= Half Way to Hell Club =

Informal iron workers group

Letterhead from Half Way to Hell Club.

The Half Way to Hell Club was an exclusive club organized by the men who fell from the Golden Gate Bridge during its construction in 1936 and 1937 and were saved by the safety nets. One of the club's earliest members was iron worker Al Zampa who fell into the safety nets in October 1936.

Al Zampa (1905–2000), as one of the club's first members and presumably the last surviving member, became the unofficial spokesman for the club. According to Zampa, when a man fell to his death from a bridge it was said "he's gone to hell." The men who fell and were saved by the nets were said to have fallen only "half way to hell."

Miles Green, Paul Terry, James Roberts, Jack Miller, Jack Dayle, Edward Stanley (Not pictured are Chamberlain, Murry, Perry, and Zampa who were still in hospital when this picture was taken.)

Zampa goes on: "There were ten of us that fell into the nets those first few weeks. Four got hurt. I was one of them. We were in the hospital together. We formed the club right there in St. Luke's Hospital."

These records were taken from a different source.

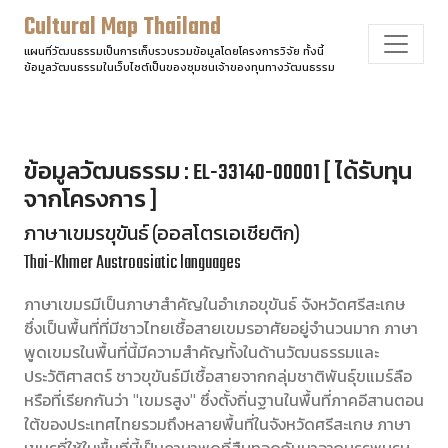
Cultural Map Thailand
แผนที่วัฒนธรรมเป็นการเก็บรวบรวมข้อมูลโดยโครงการวิจัย ทั้งนี้
ข้อมูลวัฒนธรรมในเว็บไซต์เป็นของชุมชนเจ้าของทุนทางวัฒนธรรม
ข้อมูลวัฒนธรรม : EL-33140-00001 [ ได้รับทุน
จากโครงการ ]
ภาษาเขมรขุขันธ์ (ออสโตรเอเชียติก)
Thai-Khmer Austroasiatic languages
ภาษาเขมรมีเป็นภาษาสำคัญในอำเภอขุขันธ์ จังหวัดศรีสะเกษ
ซึ่งเป็นพื้นที่ที่มีชาวไทยเชื้อสายเขมรอาศัยอยู่จำนวนมาก ภาษา
พูดเขมรในพื้นที่นี้มีความสำคัญทั้งในด้านวัฒนธรรมและ
ประวัติศาสตร์ ชาวขุขันธ์มีเชื้อสายจากกลุ่มชาติพันธุ์ขแมร์ลือ
หรือที่เรียกกันว่า "เขมรสูง" ซึ่งตั้งถิ่นฐานในพื้นที่ภาคอีสานตอน
ใต้ของประเทศไทยรวมถึงหลายพื้นที่ในจังหวัดศรีสะเกษ ภาษา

Newspaper accounts sketch out some details and give some of the names of the 19 members who rounded out the club. No complete list of names has been found, and only one photo is known to exist from that time of the early group.

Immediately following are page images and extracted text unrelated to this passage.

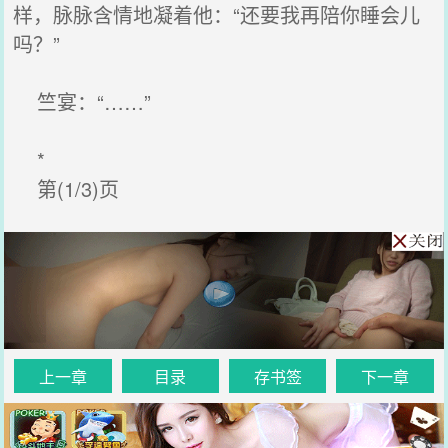
样，脉脉含情地凝着他：“还要我再陪你睡会儿
吗？”
竺宴：“……”
*
第(1/3)页
上一章
目录
存书签
下一章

Photographer and bridge historian John V. Robinson listed ten of the nineteen members of the Half Way to Hell club in his 2004 book Spanning the Strait as:
- Miles Green
- Paul Terry
- James Roberts
- Jack Miller
- Jack Dayle
- Edward Stanley
- Ward Chamberlain
- George Murray
- John Perry
- Al Zampa
Robinson writes in his book that no one is really sure what became of the 19 men who fell into the nets. No complete list of names has ever been discovered. Al Zampa, who died in 2000 at the age of 95, may have been the last surviving member of the club, and it is very unlikely that any members are still alive.